A spokesperson for the Trump campaign told The Hill that they had been apprised of the incidents. "The Trump campaign has been briefed that foreign actors unsuccessfully attempted to breach the technology of our staff," the spokesperson said. "We are vigilant about cybersecurity and do not discuss any of our precautions."
The phishing emails attributed to China and Iran targeting the current presidential campaigns may be one of many. Last October, a hacking group linked to the Iranian government reportedly made unsuccessful attempts to break into Trump’s 2020 re-election campaign infrastructure. The Trump attack was part of a 30-day volley of cyber strikes on hundreds of email accounts belonging to Microsoft customers launched by a cyber crew known as Phosphorus.
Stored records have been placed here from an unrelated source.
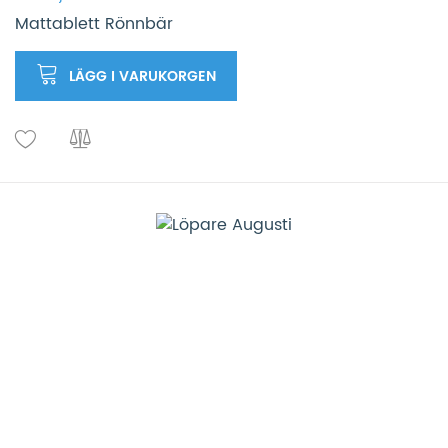
Mattablett Rönnbär
LÄGG I VARUKORGEN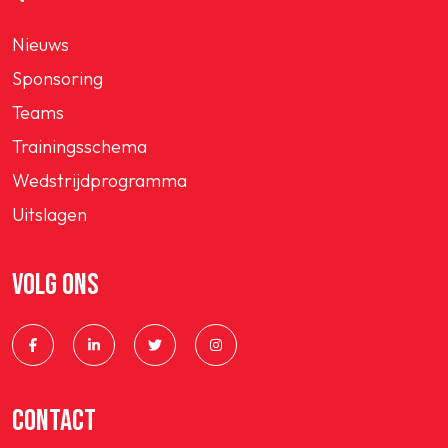
Nieuws
Sponsoring
Teams
Trainingsschema
Wedstrijdprogramma
Uitslagen
VOLG ONS
CONTACT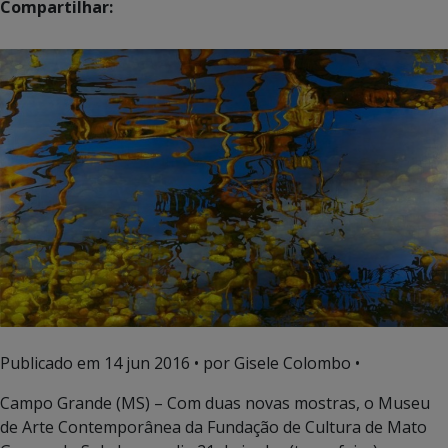
Compartilhar:
Publicado em
14 jun 2016
• por Gisele Colombo •
Campo Grande (MS) – Com duas novas mostras, o Museu
de Arte Contemporânea da Fundação de Cultura de Mato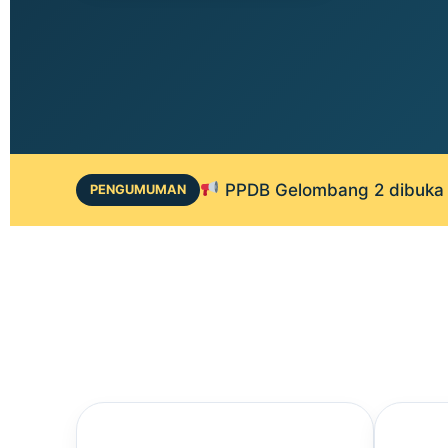
PPDB Gelombang 2 dibuka 1
PENGUMUMAN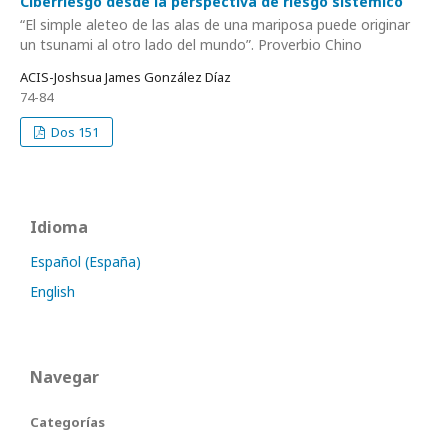
Ciberriesgo desde la perspectiva de riesgo sistémico
“El simple aleteo de las alas de una mariposa puede originar
un tsunami al otro lado del mundo”. Proverbio Chino
ACIS-Joshsua James González Díaz
74-84
Dos 151
Idioma
Español (España)
English
Navegar
Categorías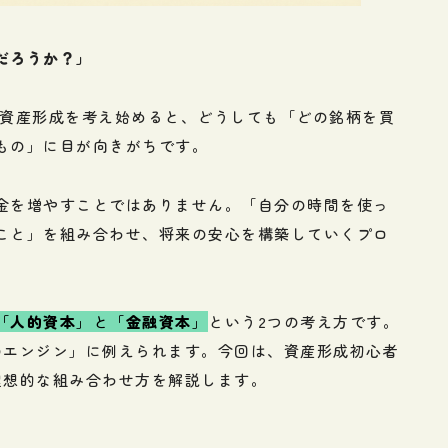
だろうか？」
 資産形成を考え始めると、どうしても「どの銘柄を買
もの」に目が向きがちです。
金を増やすことではありません。「自分の時間を使っ
こと」を組み合わせ、将来の安心を構築していくプロ
「
人的資本
」と「
金融資本
」
という2つの考え方です。
のエンジン」に例えられます。今回は、資産形成初心者
理想的な組み合わせ方を解説します。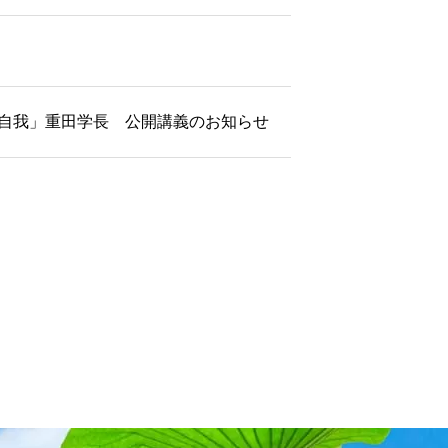
る自我」重田学長 公開講義のお知らせ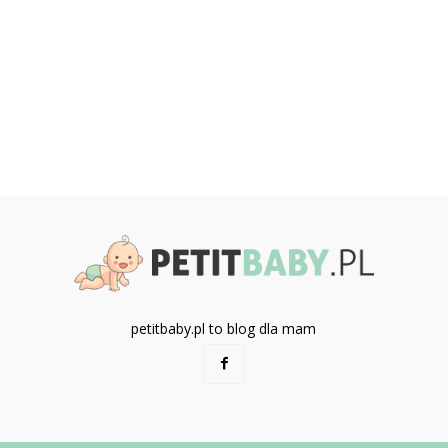
petitbaby.pl to blog dla mam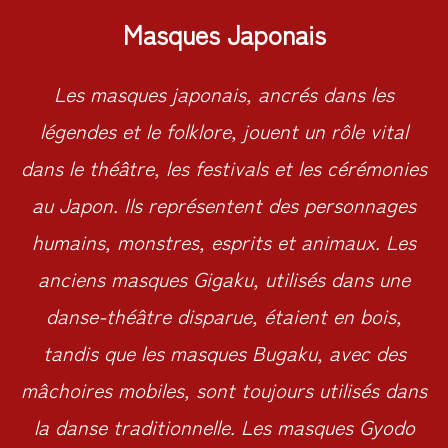
Masques Japonais
Les masques japonais, ancrés dans les
légendes et le folklore, jouent un rôle vital
dans le théâtre, les festivals et les cérémonies
au Japon. Ils représentent des personnages
humains, monstres, esprits et animaux. Les
anciens masques Gigaku, utilisés dans une
danse-théâtre disparue, étaient en bois,
tandis que les masques Bugaku, avec des
mâchoires mobiles, sont toujours utilisés dans
la danse traditionnelle. Les masques Gyodo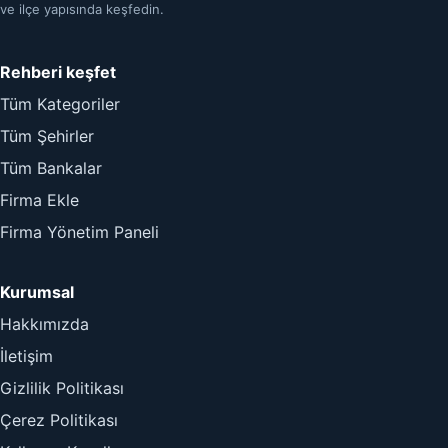
ve ilçe yapısında keşfedin.
Rehberi keşfet
Tüm Kategoriler
Tüm Şehirler
Tüm Bankalar
Firma Ekle
Firma Yönetim Paneli
Kurumsal
Hakkımızda
İletişim
Gizlilik Politikası
Çerez Politikası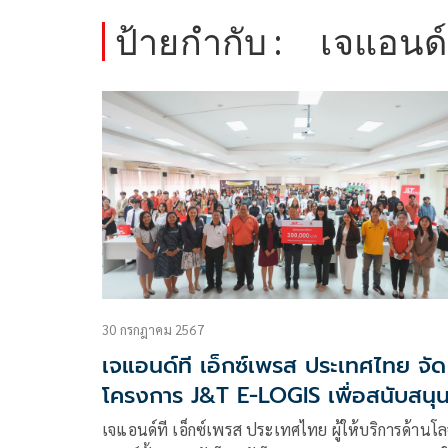
ป้ายกำกับ :
เจแอนด์ท
30 กรกฎาคม 2567
เจแอนด์ที เอ็กซ์เพรส ประเทศไทย จัด
โครงการ J&T E-LOGIS เพื่อสนับสนุ
ทุนศึกษาแก่นักศึกษาเรียนดี
เจแอนด์ที เอ็กซ์เพรส ประเทศไทย ผู้ให้บริการด้านโล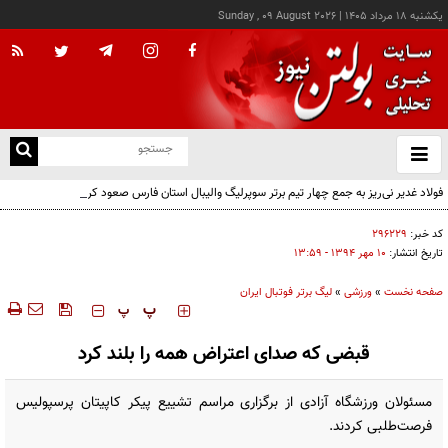
يکشنبه ۱۸ مرداد ۱۴۰۵
|
Sunday , 09 August 2026
از
و
ته
فولاد غدیر نی‌ریز به جمع چهار تیم برتر سوپرلیگ والیبال استان فارس صعود کرد
ن
نو
کد خبر:
۲۹۶۲۲۹
تاریخ انتشار:
۱۰ مهر ۱۳۹۴ - ۱۳:۵۹
صفحه نخست
»
ورزشی
»
لیگ برتر فوتبال ایران
‍‍‍ پ
پ
قبضی که صدای اعتراض همه را بلند کرد
مسئولان ورزشگاه آزادی از برگزاری مراسم تشییع پیکر کاپیتان پرسپولیس
فرصت‌طلبی کردند.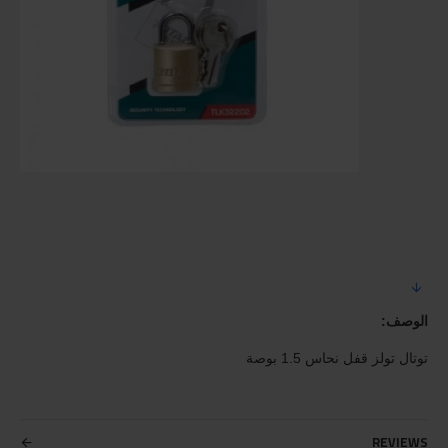
الوصف:
توتال تولز قفل نحاس 1.5 بوصة
REVIEWS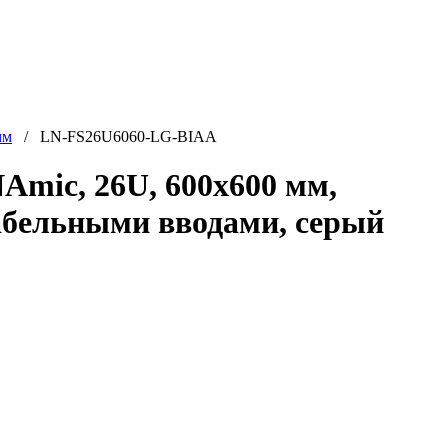
мм
/ LN-FS26U6060-LG-BIAA
mic, 26U, 600x600 мм,
кабельными вводами, серый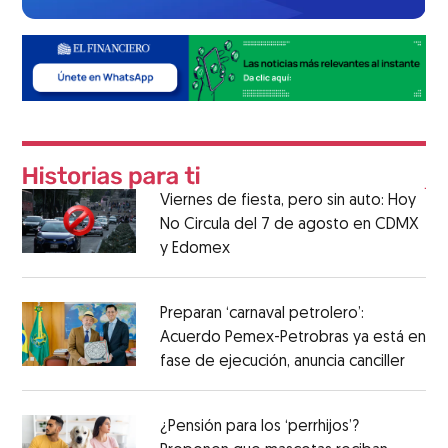
Viernes de fiesta, pero sin auto: Hoy
No Circula del 7 de agosto en CDMX
y Edomex
Preparan ‘carnaval petrolero’:
Acuerdo Pemex-Petrobras ya está en
fase de ejecución, anuncia canciller
¿Pensión para los ‘perrhijos’?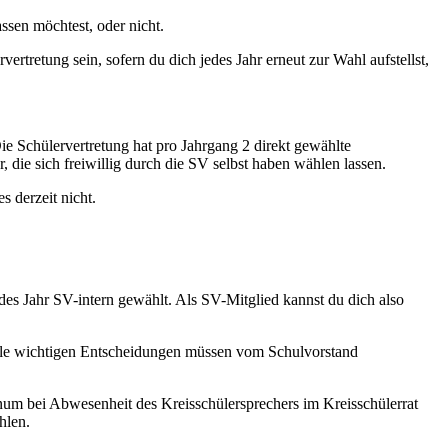
assen möchtest, oder nicht.
vertretung sein, sofern du dich jedes Jahr erneut zur Wahl aufstellst,
Die Schülervertretung hat pro Jahrgang 2 direkt gewählte
 die sich freiwillig durch die SV selbst haben wählen lassen.
s derzeit nicht.
des Jahr SV-intern gewählt. Als SV-Mitglied kannst du dich also
Alle wichtigen Entscheidungen müssen vom Schulvorstand
ianum bei Abwesenheit des Kreisschülersprechers im Kreisschülerrat
ählen.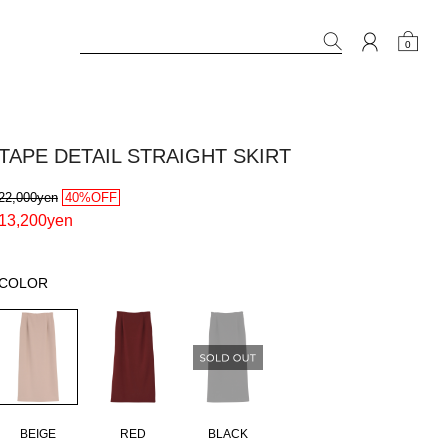
0
TAPE DETAIL STRAIGHT SKIRT
22,000yen
40%OFF
13,200yen
COLOR
BEIGE
RED
BLACK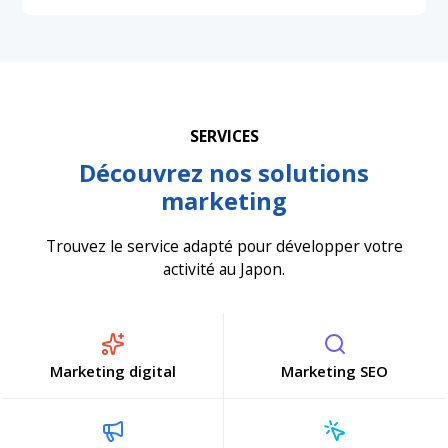
SERVICES
Découvrez nos solutions
marketing
Trouvez le service adapté pour développer votre
activité au Japon.
Marketing digital
Marketing SEO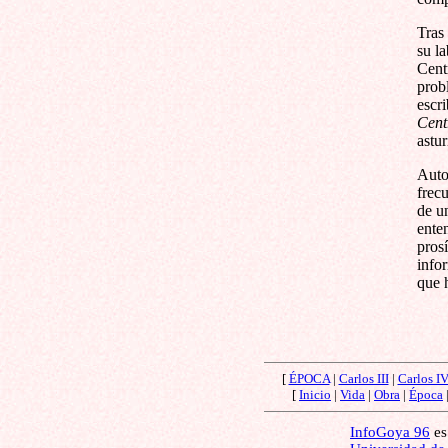
Tras
su la
Cent
prob
escr
Cent
astu
Auto
frec
de u
ente
prosí
infor
que h
[
ÉPOCA
|
Carlos III
|
Carlos I
[
Inicio
|
Vida
|
Obra
|
Época
InfoGoya 96
es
The hackers made about 2,700 forays aimed at Microsoft customers’ email accounts this past August and September, ultimately zeroing in on 241 of those accounts, Microsoft said.
While China, Iran, North Korea and Russia are considered the primary U.S. cyber adversaries -- lately serving up an increasing number of attacks tied to the coronavirus (COVID-19) outbreak -- there are others. Only days ago, Google TAG researchers warned in a blog post of an uptick in new activity from several India-based cyber phishers. India government-backed “hack-for-hire” crews are capitalizing on COVID-19 by using bogus gmail accounts to trick business leaders in key industries to hand over their Google account credentials, the company’s security outfit said.
In a mid-May advisory, the Department of Homeland Security (DHS) and the Federal Bureau of Investigation (FBI) accused China of conducting an espionage campaign to steal intellectual property from U.S. researchers involved in COVID-19 vaccine development. And, a recent advisory issued by the U.S. Departments of State, Treasury and DHS through the Cybersecurity Infrastructure Security Agency, warned that North Korea possesses cyber capability to disrupt the nation’s critical infrastructure and the international financial system. In the highest profile political attack to date, two years ago U.S. intelligence detailed successful Russian cyber activities that influenced the 2016 presidential election.